For files with a similarity score above 0.75 the gist uses a diff library to highlight the differences between the files that are shown as similar.

package main

import (
	"fmt"
	"github.com/grahambrooks/fingerprint/fingerprinter"
	"github.com/grahambrooks/fingerprint/similarity"
	"github.com/sergi/go-diff/diffmatchpatch"
	"io/fs"
	"io/ioutil"
	"os"
	"path/filepath"
	"strings"
)

type FileFingerprint struct {
	path        string
	fingerprint fingerprinter.Fingerprint
}

type Clusters []FileFingerprint

func main() {
	options := fingerprinter.Options{
		GuaranteeThreshold: 4,
		NoiseThreshold:     4,
	}

	var matchingFiles Clusters

	scanRoot := os.Args[1]
	fmt.Printf("Scanning %s\n", scanRoot)
	filepath.WalkDir(scanRoot, func(path string, d fs.DirEntry, err error) error {
		if err != nil {
			fmt.Println(err)
			return nil
		}
		switch {
		case d.IsDir():
			switch d.Name() {
			case "node_modules":
				return filepath.SkipDir
			}
			return nil
		case strings.EqualFold(d.Name(), "readme.md"):
			fallthrough
		case strings.EqualFold(d.Name(), "readme.adoc"):
			content, err := ioutil.ReadFile(path)
			if err != nil {
				return err
			}
			fingerprint := fingerprinter.TextFingerprint(string(content), options)
			matchingFiles = append(matchingFiles, FileFingerprint{path: path, fingerprint: fingerprint})
			return nil
		default:
			return nil
		}
	})

	for i, f1 := range matchingFiles {
		for j, f2 := range matchingFiles {
			if i != j {
				s := similarity.Compare(f1.fingerprint, f2.fingerprint)
				switch {
				case s == 1.0:
					fmt.Printf(`
near identical
    %s
    %s
`, f1.path, f2.path)
				case s > 0.75:
					fmt.Printf(`
similar
    %s
    %s
`, f1.path, f2.path)
					dmp := diffmatchpatch.New()

					content1, err := ioutil.ReadFile(f1.path)
					if err != nil {
						return
					}

					content2, err := ioutil.ReadFile(f2.path)
					if err != nil {
						return
					}

					diffs := dmp.DiffMain(string(content1), string(content2), true)

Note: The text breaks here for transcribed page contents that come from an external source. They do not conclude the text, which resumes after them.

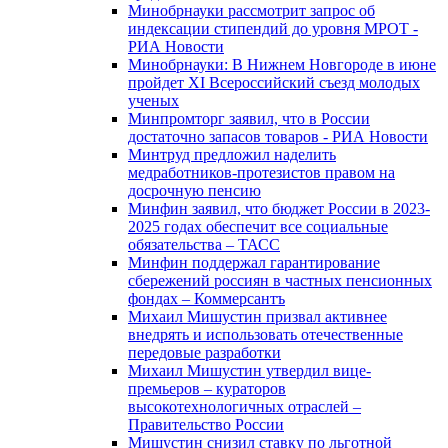
Минобрнауки рассмотрит запрос об
индексации стипендий до уровня МРОТ -
РИА Новости
Минобрнауки: В Нижнем Новгороде в июне
пройдет XI Всероссийский съезд молодых
ученых
Минпромторг заявил, что в России
достаточно запасов товаров - РИА Новости
Минтруд предложил наделить
медработников-протезистов правом на
досрочную пенсию
Минфин заявил, что бюджет России в 2023-
2025 годах обеспечит все социальные
обязательства – ТАСС
Минфин поддержал гарантирование
сбережений россиян в частных пенсионных
фондах – Коммерсантъ
Михаил Мишустин призвал активнее
внедрять и использовать отечественные
передовые разработки
Михаил Мишустин утвердил вице-
премьеров – кураторов
высокотехнологичных отраслей –
Правительство России
Мишустин снизил ставку по льготной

					fmt.Println("================================================================================")
					fmt.Println(dmp.DiffPrettyText(diffs))
					fmt.Println("================================================================================")
				}
			}
		}
	}
}

This example is not very practical. At the moment the fingerprint is represented as an array of structs. Finding pairs that means O(n2) solution that is just way too slow for anything over a small number of files.

The fingerprinting library has only been tested on small samples and a very small set of options. Tuning and testing recommended!